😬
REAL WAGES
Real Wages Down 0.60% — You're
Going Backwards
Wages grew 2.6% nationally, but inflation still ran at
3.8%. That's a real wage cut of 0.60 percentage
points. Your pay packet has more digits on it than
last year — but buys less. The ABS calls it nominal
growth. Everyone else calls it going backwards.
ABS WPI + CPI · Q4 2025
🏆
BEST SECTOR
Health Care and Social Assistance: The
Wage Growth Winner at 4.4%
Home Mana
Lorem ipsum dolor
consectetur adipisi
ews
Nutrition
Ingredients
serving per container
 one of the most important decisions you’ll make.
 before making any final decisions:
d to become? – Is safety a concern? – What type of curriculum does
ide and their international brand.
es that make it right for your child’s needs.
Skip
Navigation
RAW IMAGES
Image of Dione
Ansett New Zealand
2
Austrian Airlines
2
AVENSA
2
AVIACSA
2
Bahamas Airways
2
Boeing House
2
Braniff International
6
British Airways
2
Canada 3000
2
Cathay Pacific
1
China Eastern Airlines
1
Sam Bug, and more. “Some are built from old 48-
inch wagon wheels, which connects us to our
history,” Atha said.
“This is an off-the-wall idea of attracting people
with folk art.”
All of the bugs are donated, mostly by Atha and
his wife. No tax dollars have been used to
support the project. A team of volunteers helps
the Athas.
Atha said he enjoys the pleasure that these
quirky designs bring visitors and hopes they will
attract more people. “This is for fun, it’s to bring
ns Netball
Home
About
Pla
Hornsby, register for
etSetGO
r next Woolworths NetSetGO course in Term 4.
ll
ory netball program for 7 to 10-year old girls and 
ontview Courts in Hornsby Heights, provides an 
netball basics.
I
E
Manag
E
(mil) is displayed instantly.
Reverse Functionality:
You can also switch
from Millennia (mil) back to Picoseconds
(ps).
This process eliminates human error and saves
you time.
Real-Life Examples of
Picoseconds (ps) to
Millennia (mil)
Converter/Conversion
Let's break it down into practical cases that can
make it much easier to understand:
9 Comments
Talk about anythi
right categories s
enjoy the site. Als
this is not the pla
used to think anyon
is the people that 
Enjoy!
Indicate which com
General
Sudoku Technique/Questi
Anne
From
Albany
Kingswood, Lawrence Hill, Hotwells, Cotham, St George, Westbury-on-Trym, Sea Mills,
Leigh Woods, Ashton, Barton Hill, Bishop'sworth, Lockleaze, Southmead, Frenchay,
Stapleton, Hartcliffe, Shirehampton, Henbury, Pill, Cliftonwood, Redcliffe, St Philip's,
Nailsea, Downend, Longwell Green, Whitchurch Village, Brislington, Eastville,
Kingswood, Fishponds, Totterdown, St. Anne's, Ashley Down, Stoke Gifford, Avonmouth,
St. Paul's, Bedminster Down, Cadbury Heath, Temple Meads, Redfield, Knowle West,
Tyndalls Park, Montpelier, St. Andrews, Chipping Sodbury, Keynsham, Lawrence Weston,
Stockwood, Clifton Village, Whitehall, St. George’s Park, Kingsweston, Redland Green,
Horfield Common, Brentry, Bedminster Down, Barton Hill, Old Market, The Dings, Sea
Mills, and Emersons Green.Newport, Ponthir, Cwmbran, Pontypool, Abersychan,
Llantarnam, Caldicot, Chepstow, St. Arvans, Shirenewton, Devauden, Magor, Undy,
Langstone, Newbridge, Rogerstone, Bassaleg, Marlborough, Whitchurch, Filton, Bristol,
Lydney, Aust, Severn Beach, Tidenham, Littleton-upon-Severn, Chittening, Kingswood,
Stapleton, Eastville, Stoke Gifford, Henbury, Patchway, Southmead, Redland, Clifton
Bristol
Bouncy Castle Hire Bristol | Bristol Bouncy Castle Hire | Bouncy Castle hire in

### WORK INSTRUCTIONS
Go to the line in the material above that contains "netball basics." and copy exactly from there through the line that contains "Leigh Woods, Ashton, Barton", stopping after it.

### ANSWER BOX
netball basics.
I
E
Manag
E
(mil) is displayed instantly.
Reverse Functionality:
You can also switch
from Millennia (mil) back to Picoseconds
(ps).
This process eliminates human error and saves
you time.
Real-Life Examples of
Picoseconds (ps) to
Millennia (mil)
Converter/Conversion
Let's break it down into practical cases that can
make it much easier to understand:
9 Comments
Talk about anythi
right categories s
enjoy the site. Als
this is not the pla
used to think anyon
is the people that 
Enjoy!
Indicate which com
General
Sudoku Technique/Questi
Anne
From
Albany
Kingswood, Lawrence Hill, Hotwells, Cotham, St George, Westbury-on-Trym, Sea Mills,
Leigh Woods, Ashton, Barton Hill, Bishop'sworth, Lockleaze, Southmead, Frenchay,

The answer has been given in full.